Il secondo paragrafo della Circolare riguarda la determinazione delle somme dovute in caso di pagamento spontaneo carente. In sede di riapertura dei termini per accedere alla collaborazione volontaria (prevista dal Decreto Legge n. 193 del 2016), è stata introdotta la possibilità per i contribuenti di usufruire delle stesse riduzioni delle sanzioni previste per la precedente edizione della voluntary disclosure, a condizione che i contribuenti medesimi operino l’autoliquidazione e versino spontaneamente le somme dovute entro il 30 settembre 2017. Sono state, altresì, regolate le conseguenze nel caso in cui il contribuente non proceda all’autoliquidazione ed al pagamento spontaneo o proceda, ma con un versamento carente. Il Decreto Legge n. 50 del 2017 ha previsto alcune nuove regole da applicare a tali ipotesi.

Ulteriori modifiche sono state introdotte dalla Manovra Correttiva del 2017 per quanto riguarda la materia dell’esonero dagli obblighi dichiarativi per i soggetti che presentano istanza di accesso alla nuova edizione della procedura di collaborazione volontaria. I soggetti che accedono alla riapertura dei termini sono esonerati dagli obblighi dichiarativi in materia di monitoraggio fiscale, limitatamente al 2016 ed alla frazione del periodo d’imposta antecedente la data di presentazione dell’istanza di collaborazione volontaria. Gli stessi soggetti, in riferimento al medesimo periodo temporale, sono anche esonerati dall’indicazione in dichiarazione dei redditi, generati da attività oggetto della collaborazione volontaria, soggetti a ritenuta alla fonte a titolo d’imposta o ad imposta sostitutiva delle imposte sui redditi, e dei redditi derivanti dall’investimento in azioni o quote di fondi comuni di investimento per i quali è versata l’Irpef con aliquota massima, oltre all’addizionale regionale e comunale.

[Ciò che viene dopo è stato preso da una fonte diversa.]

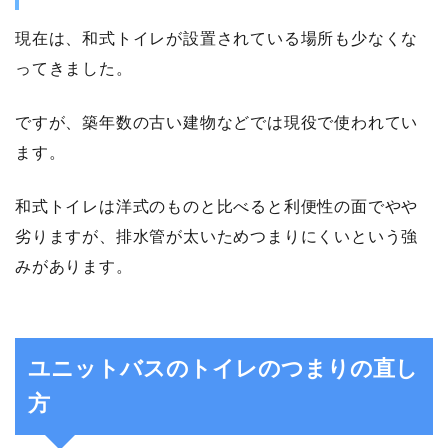
現在は、和式トイレが設置されている場所も少なくな
ってきました。
ですが、築年数の古い建物などでは現役で使われてい
ます。
和式トイレは洋式のものと比べると利便性の面でやや
劣りますが、排水管が太いためつまりにくいという強
みがあります。
ユニットバスのトイレのつまりの直し
方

Per beneficiare dei suddetti esoneri, le informazioni non indicate nella dichiarazione devono comunque essere illustrate analiticamente nella relazione di accompagnamento all’istanza di collaborazione volontaria e devono essere effettuati, spontaneamente ed in un’unica soluzione, i versamenti dovuti, entro il 30 settembre 2017.

A seguito della modifica introdotta con la Manovra Correttiva per il 2017 l’esonero dagli obblighi dichiarativi, sempre limitatamente al 2016 ed alla frazione del periodo d’imposta antecedente alla presentazione dell’istanza di collaborazione volontaria, per coloro che accedono alla nuova edizione della procedura, vale alle stesse condizioni anche in relazione all’imposta sul valore degli immobili situati all’estero (IVIE) ed all’imposta sul valore delle attività finanziarie detenute all’estero (IVAFE). Quindi, nel versamento unico da effettuare entro il 30 settembre 2017 devono includersi anche l’IVIE e l’IVAFE dovute per il 2016 e per la frazione del 2017 antecedente alla presentazione dell’istanza di collaborazione volontaria.

L’Agenzia delle Entrate ha, altresì, precisato che, in caso di presentazione di un’istanza integrativa (che può essere trasmessa entro il 30 settembre 2017) il termine finale della frazione del 2017 che può essere oggetto di esonero dagli obblighi dichiarativi coinciderà con la data di presentazione di quest’ultima istanza.

Infine, ulteriori chiarimenti sono stati forniti dall’Agenzia delle Entrate riguardo ai Paesi per i quali sono massimizzati gli effetti premiali della procedura della collaborazione volontaria.